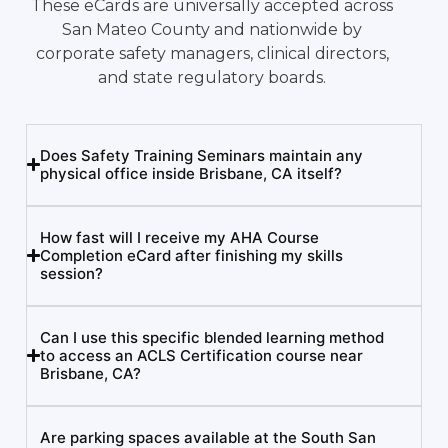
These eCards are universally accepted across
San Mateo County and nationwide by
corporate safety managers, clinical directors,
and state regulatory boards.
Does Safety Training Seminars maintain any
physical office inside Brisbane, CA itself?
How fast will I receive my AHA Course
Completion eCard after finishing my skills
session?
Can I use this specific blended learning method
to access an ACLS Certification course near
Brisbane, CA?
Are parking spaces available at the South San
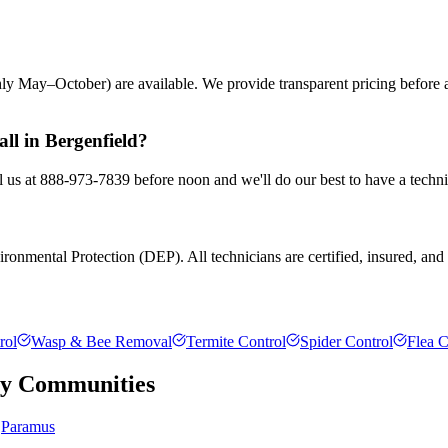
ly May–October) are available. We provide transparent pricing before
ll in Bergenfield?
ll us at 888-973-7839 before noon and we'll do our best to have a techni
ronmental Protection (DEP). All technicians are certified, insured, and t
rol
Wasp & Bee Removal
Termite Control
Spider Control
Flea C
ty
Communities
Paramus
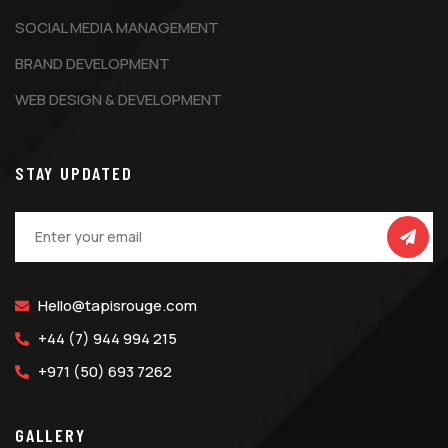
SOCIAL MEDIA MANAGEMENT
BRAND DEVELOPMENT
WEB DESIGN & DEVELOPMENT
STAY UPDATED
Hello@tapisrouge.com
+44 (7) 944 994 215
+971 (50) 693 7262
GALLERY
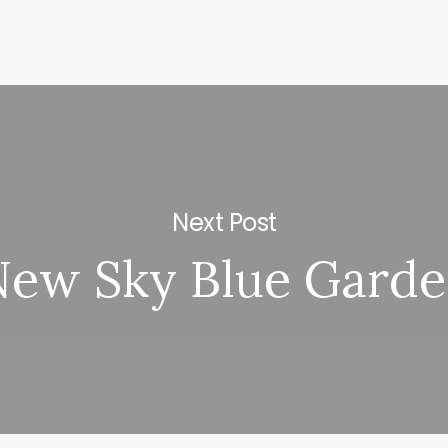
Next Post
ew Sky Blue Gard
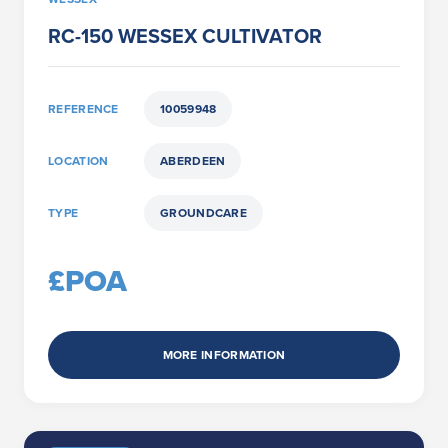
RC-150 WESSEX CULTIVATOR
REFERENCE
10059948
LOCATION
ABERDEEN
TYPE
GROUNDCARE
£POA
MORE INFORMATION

********

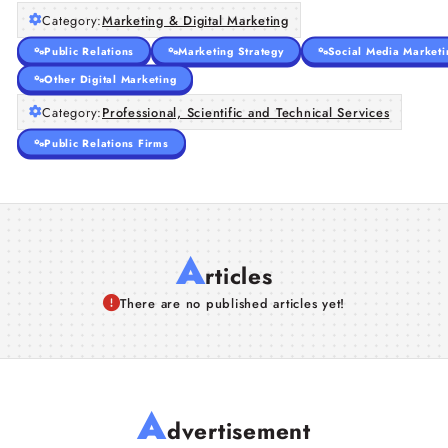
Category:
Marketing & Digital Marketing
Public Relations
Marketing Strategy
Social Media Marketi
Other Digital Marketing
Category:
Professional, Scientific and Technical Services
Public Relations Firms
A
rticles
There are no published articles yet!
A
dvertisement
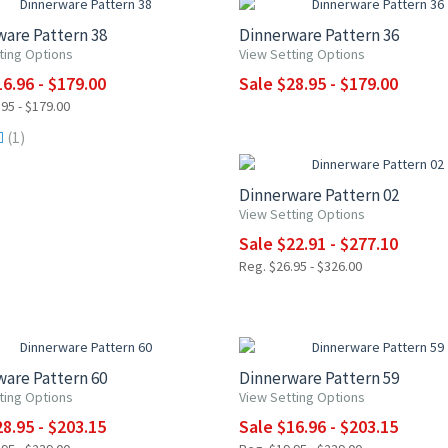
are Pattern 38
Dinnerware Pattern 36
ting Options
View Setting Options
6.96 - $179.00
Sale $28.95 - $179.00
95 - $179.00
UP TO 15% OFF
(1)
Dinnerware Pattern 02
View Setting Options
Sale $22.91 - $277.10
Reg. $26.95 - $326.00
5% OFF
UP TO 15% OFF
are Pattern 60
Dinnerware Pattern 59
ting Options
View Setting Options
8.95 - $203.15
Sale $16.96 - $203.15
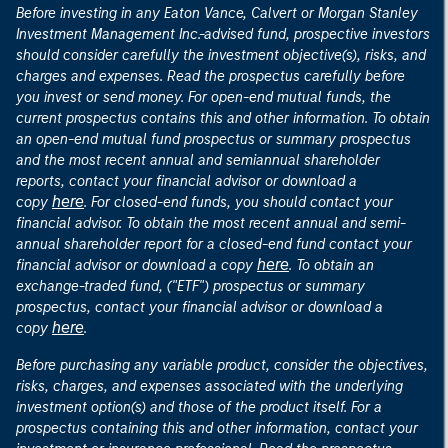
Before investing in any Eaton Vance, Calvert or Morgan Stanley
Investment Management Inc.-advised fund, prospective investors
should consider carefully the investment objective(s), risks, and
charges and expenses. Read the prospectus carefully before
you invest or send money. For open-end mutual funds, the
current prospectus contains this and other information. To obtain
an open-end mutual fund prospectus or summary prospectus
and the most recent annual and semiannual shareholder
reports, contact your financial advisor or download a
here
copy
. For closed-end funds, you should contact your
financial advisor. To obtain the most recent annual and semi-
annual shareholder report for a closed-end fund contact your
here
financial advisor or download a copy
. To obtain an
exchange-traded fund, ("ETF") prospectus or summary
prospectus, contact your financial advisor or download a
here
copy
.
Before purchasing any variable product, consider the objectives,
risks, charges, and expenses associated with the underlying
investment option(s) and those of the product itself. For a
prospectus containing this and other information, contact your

********

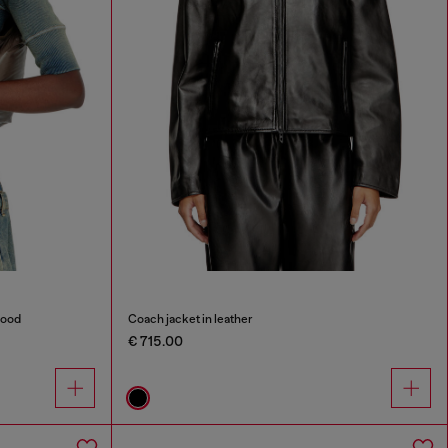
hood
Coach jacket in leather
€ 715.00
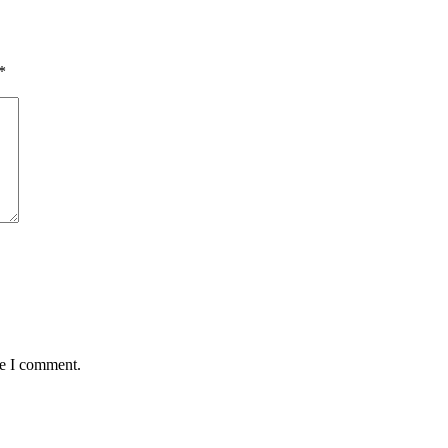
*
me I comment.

********

What to produce:
All that should be printed is the run of lines above from the one with "These eCards are universally accepted across" through the one with "MORE INFORMATION", both included, exactly as given, with pictures left out.

Exercise output:
These eCards are universally accepted across
San Mateo County and nationwide by
corporate safety managers, clinical directors,
and state regulatory boards.
Does Safety Training Seminars maintain any
physical office inside Brisbane, CA itself?
How fast will I receive my AHA Course
Completion eCard after finishing my skills
session?
Can I use this specific blended learning method
to access an ACLS Certification course near
Brisbane, CA?
Are parking spaces available at the South San
ly May–October) are available. We provide transparent pricing before
ll in Bergenfield?
ll us at 888-973-7839 before noon and we'll do our best to have a techni
ronmental Protection (DEP). All technicians are certified, insured, and t
rol
Wasp & Bee Removal
Termite Control
Spider Control
Flea C
ty
Communities
Paramus
SOCIAL MEDIA MANAGEMENT
BRAND DEVELOPMENT
WEB DESIGN & DEVELOPMENT
STAY UPDATED
Hello@tapisrouge.com
+44 (7) 944 994 215
+971 (50) 693 7262
GALLERY
Next Post
ew Sky Blue Gard
RC-150 WESSEX CULTIVATOR
REFERENCE
10059948
LOCATION
ABERDEEN
TYPE
GROUNDCARE
£POA
MORE INFORMATION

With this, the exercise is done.